Python, SQL, EXCEL, TABLEAU, POWER BI
22-May-2024
Descriptive Analytics: This is the most basic form of analytics. It focuses on summarizing and describing historical data. Techniques like data aggregation and reporting are used to answer questions like "What happened?" For example, a company can look at past sales data to determine monthly trends.
Diagnostic Analytics: This goes beyond descriptive analytics to determine the reasons behind a given outcome. It answers "Why did this happen?" through techniques like drill-down, data discovery, and correlations.
Predictive Analytics: Predictive analytics forecasts future events by analyzing current and historical data. It uses techniques such as machine learning and statistical models to answer questions like "What is likely to happen?" For example, a business can predict future customer behavior based on past patterns.
Prescriptive Analytics: This is the most advanced form of analytics and aims to recommend specific actions. It answers "What should be done?" by applying optimization algorithms, simulations, and decision trees to suggest the best course of action.
Data Collection: Gathering relevant data from various sources such as databases, social media, sensors, and transactions.

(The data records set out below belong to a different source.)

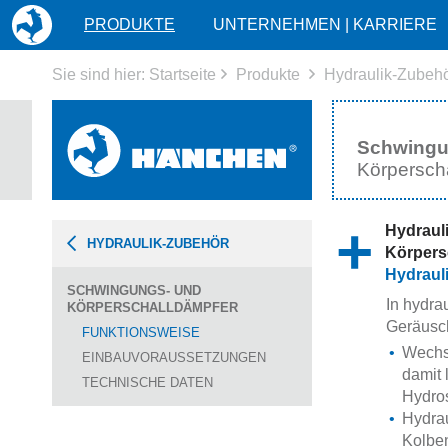
HOME
PRODUKTE
UNTERNEHMEN | KARRIERE
Sie sind hier:
Startseite
Produkte
Hydraulik-Zubeh
Schwingu
Körpersch
Hydraul
HYDRAULIK-ZUBEHÖR
Körpers
Hydraul
SCHWINGUNGS- UND
In hydr
KÖRPERSCHALLDÄMPFER
Geräusch
FUNKTIONSWEISE
Wechs
EINBAUVORAUSSETZUNGEN
damit 
TECHNISCHE DATEN
Hydro
Hydra
Kolben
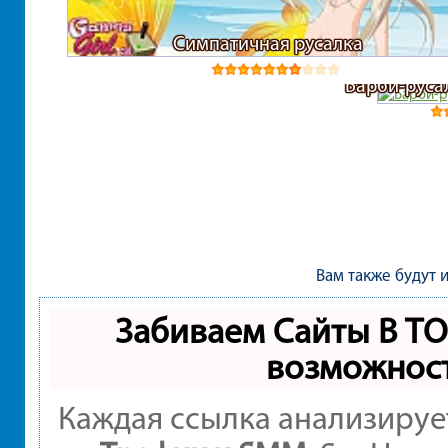
Симпатичная русалка
Барби-руса
Вам также будут 
Забиваем Сайты В Т
возможнос
Каждая ссылка анализируе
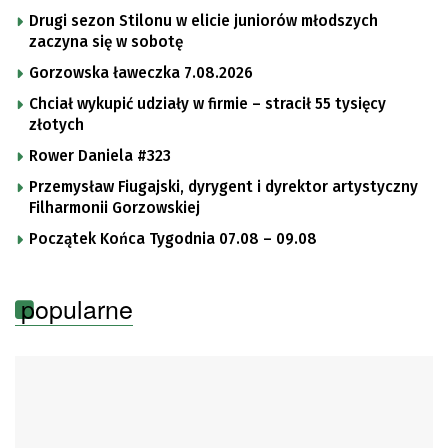
Drugi sezon Stilonu w elicie juniorów młodszych
zaczyna się w sobotę
Gorzowska ławeczka 7.08.2026
Chciał wykupić udziały w firmie – stracił 55 tysięcy
złotych
Rower Daniela #323
Przemysław Fiugajski, dyrygent i dyrektor artystyczny
Filharmonii Gorzowskiej
Początek Końca Tygodnia 07.08 – 09.08
popularne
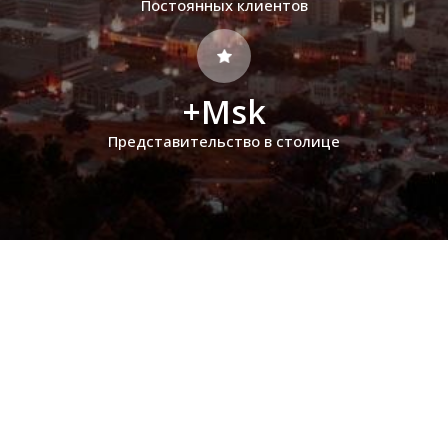
Постоянных клиентов
+Msk
Представительство в столице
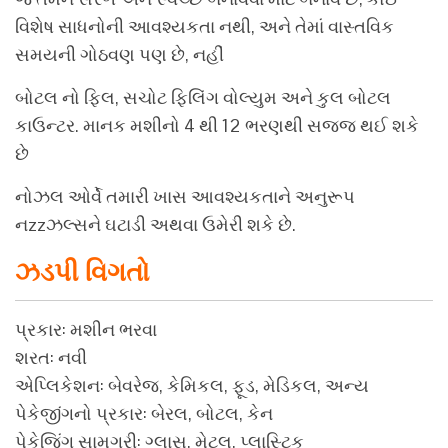
વિશેષ સાધનોની આવશ્યકતા નથી, અને તેમાં વાસ્તવિક
સમયની ગોઠવણ પણ છે, નહીં
બોટલ નો ફિલ, સચોટ ફિલિંગ વોલ્યુમ અને કુલ બોટલ
કાઉન્ટર. માનક મશીનો 4 થી 12 ભરણથી સજ્જ થઈ શકે
છે
નોઝલ ઓર્વે તમારી ખાસ આવશ્યકતાને અનુરૂપ
નzzઝલ્સને ઘટાડી અથવા ઉમેરી શકે છે.
ઝડપી વિગતો
પ્રકાર: મશીન ભરવા
શરત: નવી
એપ્લિકેશન: બેવરેજ, કેમિકલ, ફૂડ, મેડિકલ, અન્ય
પેકેજીંગનો પ્રકાર: બેરલ, બોટલ, કેન
પેકેજિંગ સામગ્રી: ગ્લાસ, મેટલ, પ્લાસ્ટિક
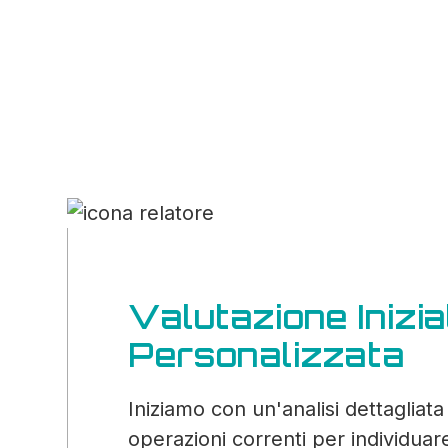
Valutazione Inizia
Personalizzata
Iniziamo con un'analisi dettagliata
operazioni correnti per individuare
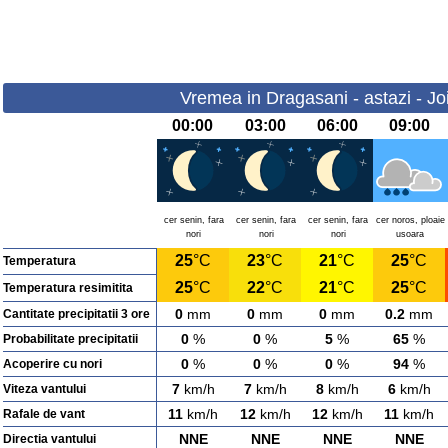
Vremea in Dragasani - astazi - Jo
00:00
03:00
06:00
09:00
cer senin, fara
cer senin, fara
cer senin, fara
cer noros, ploaie
nori
nori
nori
usoara
25
°C
23
°C
21
°C
25
°C
Temperatura
25
°C
22
°C
21
°C
25
°C
Temperatura resimitita
0
mm
0
mm
0
mm
0.2
mm
Cantitate precipitatii 3 ore
0
%
0
%
5
%
65
%
Probabilitate precipitatii
0
%
0
%
0
%
94
%
Acoperire cu nori
7
km/h
7
km/h
8
km/h
6
km/h
Viteza vantului
11
km/h
12
km/h
12
km/h
11
km/h
Rafale de vant
NNE
NNE
NNE
NNE
Directia vantului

Data Cleaning: Processing and cleaning data to ensure accuracy, remove inconsistencies, and handle missing data.
Data Modeling: Using mathematical and statistical models to extract patterns from the cleaned data.
Data Visualization: Presenting data findings through graphs, charts, and dashboards to communicate insights clearly.
Tools and Technologies: Tools like Python, R, SQL, Excel, and platforms like Tableau, Power BI, and cloud services (e.g., AWS, Azure) are commonly used for analytics.
Common Applications of Data Analytics
Business Intelligence: Companies use data analytics for reporting, market trends, customer behavior analysis, and sales forecasting.
Healthcare: Predictive analytics is used for disease outbreak prediction, personalized treatment plans, and operational efficiency.
Finance: Fraud detection, risk management, and portfolio optimization are driven by data analytics.
Retail and Marketing: Businesses analyze customer purchase data to optimize pricing strategies, inventory management, and targeted advertising.